Ces gars-là jouent au baseball, avec les sourcils froncés, le sourire en coin et la palette de la casquette bien droite sur le front. Et de temps en temps, ils s’arrêtent, posent leur mitt sur leur poitrine en attendant que l’arbitre, puis Guillaume, essuient leur front dégoulinant de sueur. Puis quand les habits deviennent trop poussiéreux, que les deux équipes ne font plus qu’une, on sait que c’est l’heure de rentrer… mais seulement après une jasette d’une heure ou deux dans le stationnement, derrière le terrain de baseball.
les astronautes de l'espace vert
Chacun leur fonction : un gars qui traînait la tondeuse du mieux qu’il le pouvait autour du carré de sable des 2 à 6 ans, puis le long de l’allée principale du parc; une fille avec des veines grosses comme ça dans les bras, des gants immenses et le coupe bordure devant bien faire trois fois son poids (ceci dit, Weed Eater sonne plus gentiment à mon oreille, tout en rappelant le calme des ruminants si on opte pour une traduction mot à mot : Mangeur d’herbe… et l’idée d’un ruminant qui ronronne me fait bien rire); une troisième qui file à toute allure sur le terrain de baseball avec son rutilant tracteur à gazon…

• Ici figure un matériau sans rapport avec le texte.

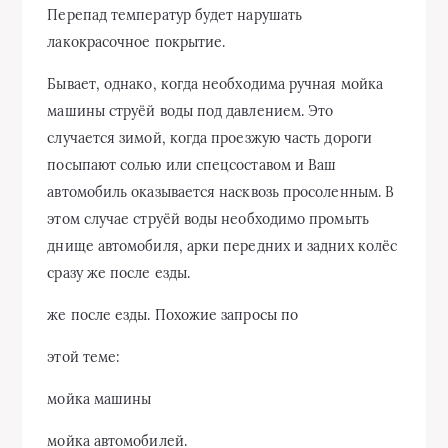
Перепад температур будет нарушать
лакокрасочное покрытие.
Бывает, однако, когда необходима ручная мойка
машины струёй воды под давлением. Это
случается зимой, когда проезжую часть дороги
посыпают солью или спецсоставом и Ваш
автомобиль оказывается насквозь просоленным. В
этом случае струёй воды необходимо промыть
днище автомобиля, арки передних и задних колёс
сразу же после езды.
же после езды. Похожие запросы по
этой теме:
мойка машины
мойка автомобилей.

Tous trois, avec leur protège-oreilles et leurs immenses lunettes de plastique, sans parler de ces dossards qui rappellent la tête de David Bowie dans le vidéoclip de Space Oddity… Ils me donnaient l’impression de patauger dans un parc qui n’était plus le mien, vaporeux. Ceux qui travaillent sont parfois de bien drôles de personnages : les astronautes de l’espace vert, peut-être, le temps de refaire une beauté au parc.
café et popsicles
du sable entre les orteils

les joueurs de balle molle s'abritent sous des parapluies de golfeurs

Vers 23h00, jour ouvrable, mais qui se ferme peu à peu. À ma sortie de la station de métro, je déboule dans le parc Préfontaine qui, à cette heure-ci, est aussi endormi qu’un matou. N’empêche, ci et là ses moustaches sont remuées par quelque pluie et ventouille délicates. Près du chalet, une adolescente en cavale imaginaire se craque une canette de bière, laisse courir son mascara avec l’eau qui lui ruisselle sur le visage. Un peu de mousse de Bleue sur l’asphalte rongé par l’ennuie. Une pluie grasse me tombe dessus, me fait coller au sentier du parc, comprendre le silence enjoué de ces habitué(e)s de la balle molle qui se trémoussent sous un de ces immenses parapluie de golfeur. M’ont l’air d’une bande de pingouins… Leur banquise, rien de moins que ces estrades de bois un peu mal foutues, mais confortables. Me vient l’odeur du sable mouillé et des jeux d’enfants qui, de l’autre côté de la rue, ne dorment toujours pas et ne demanderont pas d’histoire avant d’aller au lit. Une cycliste passe mon chemin, essoufflée mais rieuse avec sa tête d’ananas. Les balançoires vides grincent puis je me déverse dans la ruelle Winnipeg.